Deux compagnies pétrolières chinoises participeront à l'exploitation du plus grand gisement pétrolier du Brésil, une nouvelle illustration de la quête incessante de la seconde économie mondiale pour garantir ses acheminements énergétiques.

L'enchère pour exploiter le champ Libra, le plus grand champ pétrolier découvert au Brésil, a été remportée lundi par un consortium formé par le brésilien Petrobras, l'anglo-néerlandaise Shell, la française Total, ainsi que les groupes publics chinois China National Petroleum Corporation (CNPC) et China National Offshore Oil Corporation (CNOOC).

Le consortium, dont les deux compagnies chinoises représentent 10% chacune, a été le seul à présenter une offre pour exploiter sur 35 ans ce champ pré-salifère dont les réserves gigantesques sont estimées entre 8 à 12 milliards de barils de brut.

Pour Li Li, analyste du cabinet C1 Energy, «tout le monde est en concurrence pour l'accès aux ressources énergétiques dans le monde» -- et l'important potentiel brésilien était de fait très convoité.

«L'ensemble de l'Amérique du Sud est relativement moins développé à cet égard», mais le continent «possède d'abondantes réserves d'hydrocarbures (déjà identifiées) et ressources (à venir), donc ça intéresse au plus haut point les entreprises chinoises», a-t-elle souligné.

La Chine, en dépit du ralentissement de sa croissance économique au premier semestre, reste le premier pays consommateur d'énergie dans le monde et le deuxième consommateur de pétrole après les États-Unis.

Témoin de son inextinguible soif de brut, la Chine est devenue en septembre le premier importateur mondial de pétrole -- avec des importations nettes de 6,3 millions de barils par jour (mbj), selon l'Agence américaine d'information sur l'Énergie (EIA).

L'EIA s'attend par ailleurs à ce que la demande en carburants liquides de la Chine augmente de 13% entre 2011 et 2014, pour atteindre plus de 11 mbj (contre une prévision de 18,7 mbj pour les États-Unis).

Dans ce contexte, Pékin cherche de façon de plus en plus active à garantir ses approvisionnements énergétiques et pousse au développement à l'étranger des groupes chinois du secteur.

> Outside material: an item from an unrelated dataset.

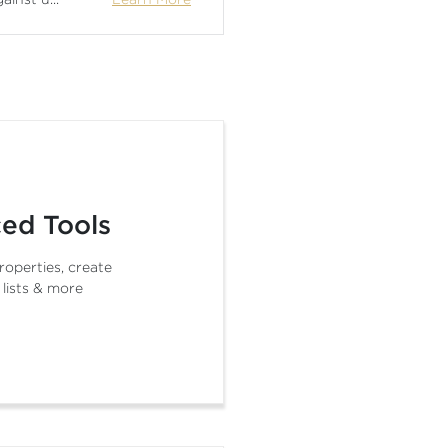
ed Tools
roperties, create
 lists & more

L'accord conclu au Brésil «correspond à notre philosophie, qui est de chercher des partenariats pour étendre notre présence à travers le monde», a justement précisé Li Fanrong, le directeur général de la CNOOC.

Selon lui, il permet également à la CNOOC d'entrer pour la première fois sur un champ prometteur en eaux «ultra» profondes.

Pendant longtemps, le territoire où la CNOOC implantait traditionnellement ses activités était cantonné à la mer de Chine du sud et la mer de Chine orientale, au large des côtes nationales.

Mais l'an dernier, la CNOOC a racheté le canadien Nexen pour 15 milliards de dollars -- une opération de grande envergure conclue en dépit de l'opposition d'une partie de la classe politique au Canada.

Autre signal illustrant la récente accélération des développements des groupes chinois hors des frontières: Sinopec, autre firme d'État, a racheté pour 3,1 milliards de dollars une participation dans des activités pétrolières et gazières en Égypte -- malgré l'instabilité politique du pays.

Dans ce même souci d'assurer sur le long terme ses acheminements d'or noir, Pékin se tourne naturellement vers son voisin russe, un des plus gros producteurs de la planète.

Ainsi, Sinopec a signé ce mardi un protocole d'accord avec le géant russe du pétrole Rosneft, prévoyant «la livraison de dix millions de tonnes sur dix ans» à la Chine, à l'occasion d'une visite du premier ministre Dmitri Medvedev en Chine.

En juin, Rosneft avait déjà signé avec CNPC, un méga-contrat pétrolier portant sur 365 millions de tonnes sur 25 ans, soit 15 millions de tonnes par an en moyenne, soit le double des exportations actuelles, pour un total de 270 milliards de dollars.

Sur l'enchère brésilienne dévoilée lundi, les Chinois se sont lancés en dépit du très onéreux défi technologique que représente l'exploitation du gisement, enfoui sous une épaisse couche de sel entre 5 et 7 km sous le niveau de la mer.

«Les groupes chinois sont partis en retard (dans la course aux réserves d'hydrocarbures mondiales), donc ils doivent maintenant se rabattre vers des actifs nouveaux qu'il est plus difficile d'évaluer», a expliqué l'analyste Li Li.

L'accord viendra renforcer les relations économiques déjà florissantes entre les deux pays, la Chine étant un acheteur majeur de soja brésilien et le Brésil représentant le 10e partenaire commercial de Pékin.